RE: Normalization in panlingual application

From: Philippe Verdy (verdy_p@wanadoo.fr)
Date: Wed Sep 19 2007 - 19:15:40 CDT

  • Next message: Philippe Verdy: "RE: Normalization in panlingual application"

    Jonathan Pool wrote:
    > In my work on another of these applications, I'm tentatively planning to
    > normalize all input to NFKD. I'm concerned, though, that (1) some valid
    > distinctions might thereby be erased, (2) some invalid distinctions may
    > survive, and (3) some user agents may misrender decomposed strings.

    Regarding point (1), there's nothing that can be said about which
    distinction is enough significant so that its erasing using NFKD or NFKC
    would constitute a problem. All this depends on the source data you have
    collected and the conventions these sources were effectively using.

    The best you can do is to try comparing, for each data source you have, the
    differences generated between NFKD and NFD forms, or equivalently between
    NFKC and NFC forms.

    Regarding point (3), it should not be a problem. If you fear that some
    agents will not render NFKD correctly, use NFKD because it is
    algorithmically equivalent.

    So the good question to ask your self is not between NFKD and NFD or between
    NFKC and NFC (as the composed NF?C forms are always resulting from the
    automated recomposition of decomposed NF?D forms in an intermediate step of
    the algorithm, using only the canonical equivalences in the UCD and the
    associated list of composition exclusions).

    Note that using NFKC or NFKD, you will loose some distinctions between
    characters that are not canonically equivalent (unlike with NFC and NFD).
    Some of these distinctions are necessary for some types of texts, notably:
    * mathematical texts using font style distinctions
    * Asian composed symbols that will become simple strings
    * digits in superscript/subscript that will become normal digits, a problem
    in strings like "<number1><superscript number2>" where this will become
    "<number1><number2>" and interpreted as a different number.
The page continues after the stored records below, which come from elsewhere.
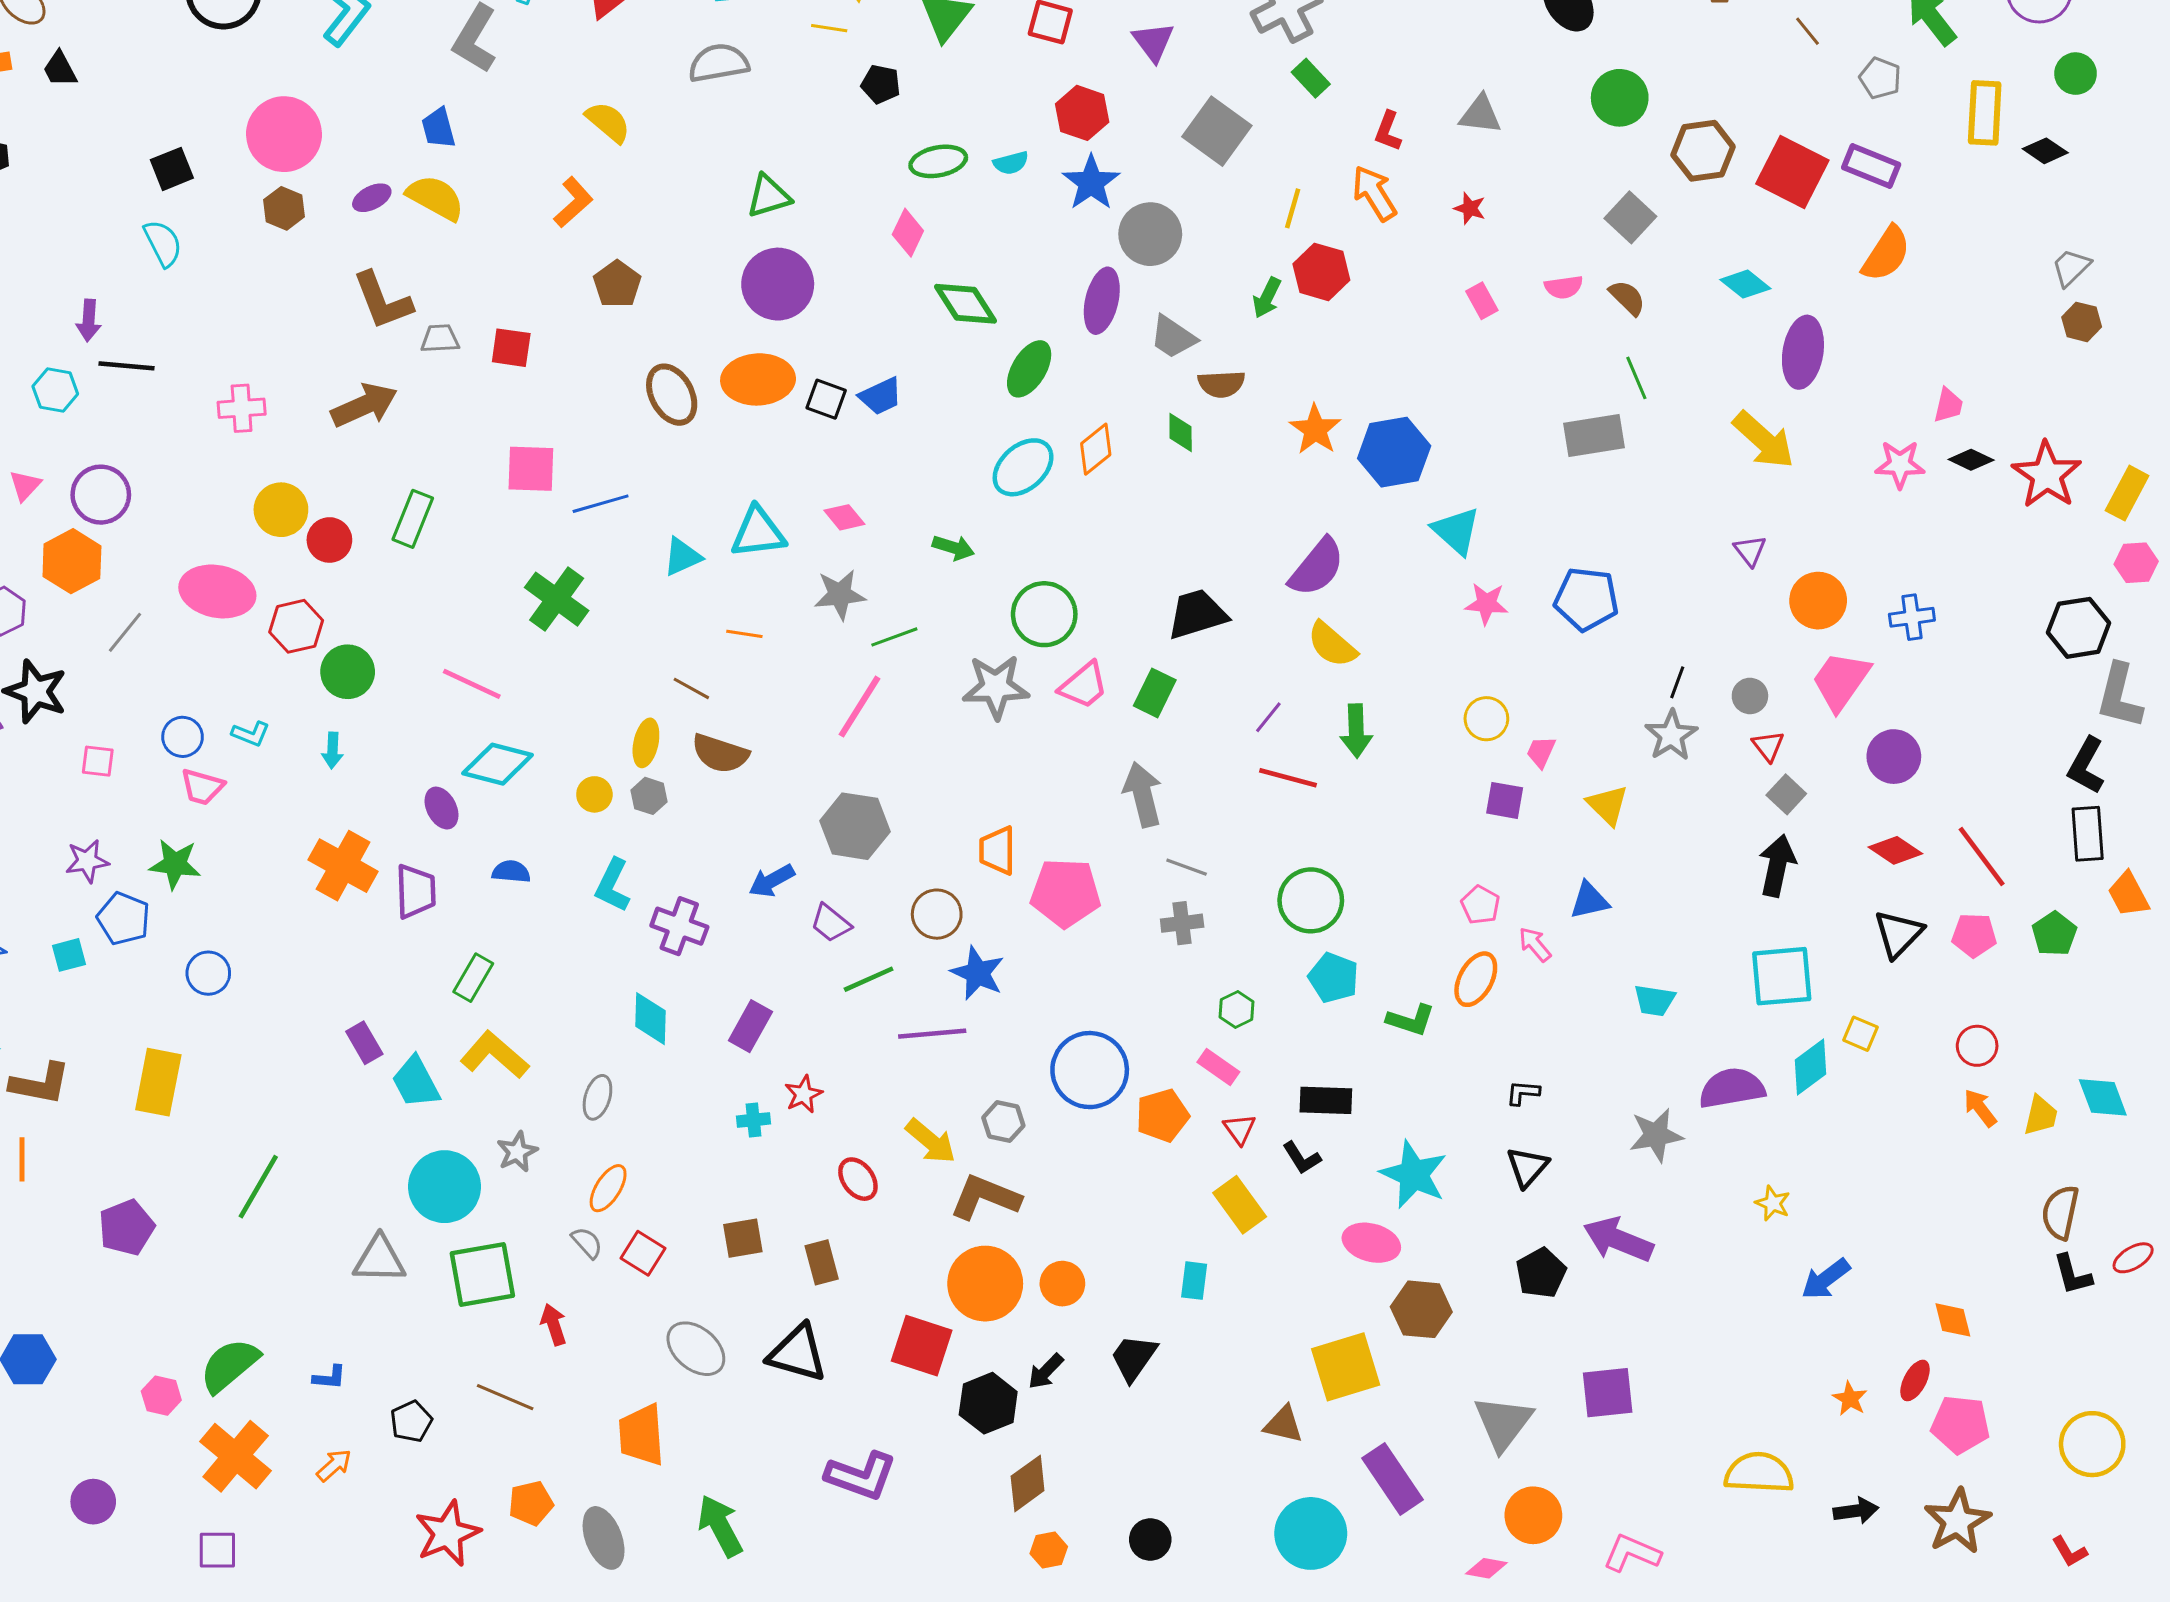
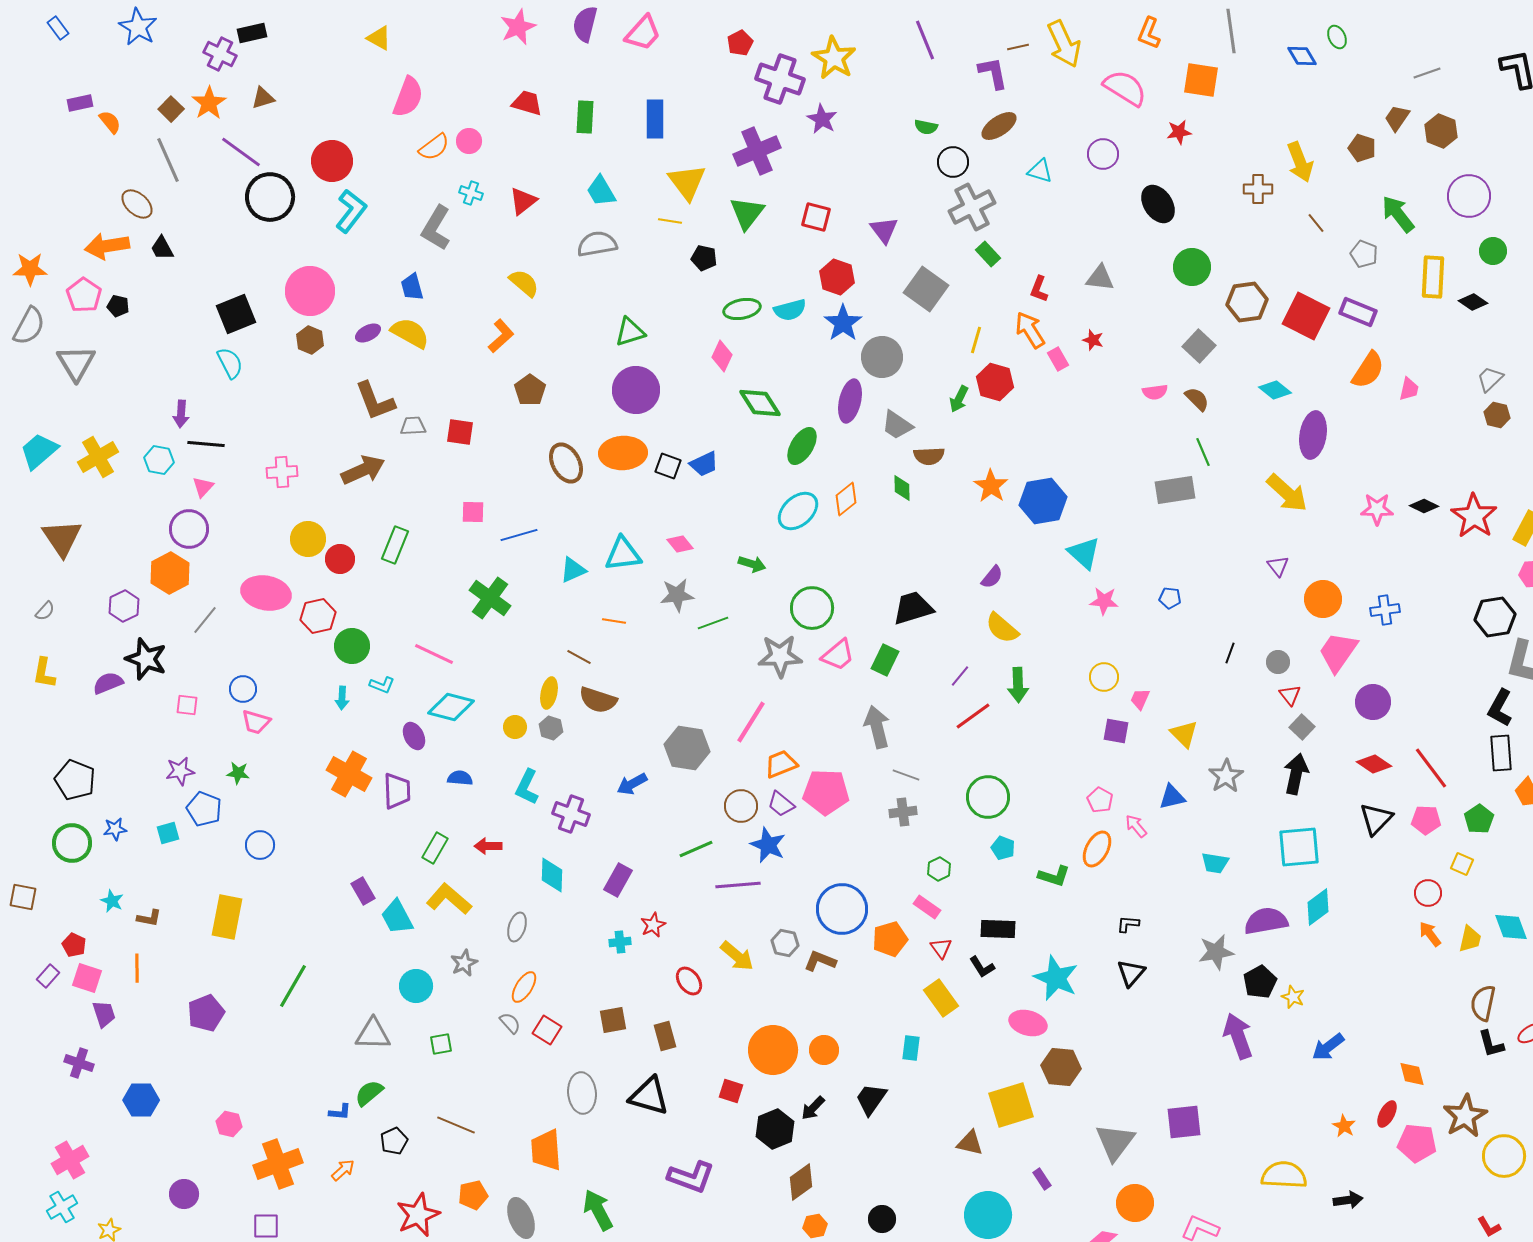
cyan semicircle: (1011, 163) -> (790, 310), size x1.4
black square: (172, 169) -> (236, 314), size x1.4
pink rectangle: (1482, 301) -> (1058, 359), moved
pink trapezoid: (1948, 405) -> (1409, 389), moved
pink square: (531, 469) -> (473, 512), size x0.7
pink triangle: (25, 485) -> (203, 487), moved
purple semicircle: (1317, 567) -> (992, 577), size x0.6
blue pentagon: (1586, 599) -> (1170, 598), size x0.5
pink line: (859, 707) -> (751, 722), moved
cyan L-shape: (251, 734) -> (382, 685), moved
gray star: (1671, 735) -> (1226, 776), moved
red line: (1288, 778) -> (973, 716), turned -51
orange trapezoid: (997, 850) -> (781, 764), turned 68
green star: (175, 864) -> (238, 773), size x0.7
purple trapezoid: (831, 923) -> (781, 804), moved
cyan pentagon: (1333, 978) -> (1003, 848), size x0.7
yellow square: (1860, 1034) -> (1462, 864), moved
brown L-shape: (40, 1084) -> (149, 918), size x0.6
cyan circle: (445, 1187) -> (416, 986), size x0.7
brown L-shape: (985, 1197) -> (820, 961), moved, size x0.7
purple arrow: (1618, 1240) -> (1238, 1036), moved, turned 48
black pentagon: (1541, 1273) -> (1260, 982), moved
green square: (482, 1274) -> (441, 1044), size x0.5
red arrow: (554, 1324) -> (488, 846), moved, turned -72
red square: (922, 1346) -> (731, 1091), size x0.6
gray ellipse: (696, 1349) -> (582, 1093), turned 45
green semicircle: (229, 1365) -> (369, 1093), moved, size x0.7
orange cross: (236, 1456) -> (278, 1164), turned 30
purple rectangle: (1393, 1479) -> (1042, 1179), size x0.5
brown star: (1957, 1521) -> (1465, 1116), moved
I suggest
    keeping the superscript/subscript distinctions, at least by converting them
    into some upper-level rich-text format if you can (HTML, XML, RTF...) and
    your target is to produce rich text documents from your unified corpus.

    In a first step, you opt to preserve all the distinctions, but still get
    documents not using any compatible characters, i.e. texts using a NFKD or
    NFKD form (that are also in NFC or NFD form by definition). I tend to think
    that, given your point (3), NFKC will be a better choice for you.

    This means that the converted corpus should use some rich-text format,
    compatible with many other tools for further treatments (like full text
    search engines that are now tuned to process very well XML/HTML like
    documents). This means that you may need a document model for your corpus to
    allow keeping some optional distinctions at least with out-of-band
    annotations. Such document models already exist : HTML is one common choice,
    but there are others like ODF and DocBook, ...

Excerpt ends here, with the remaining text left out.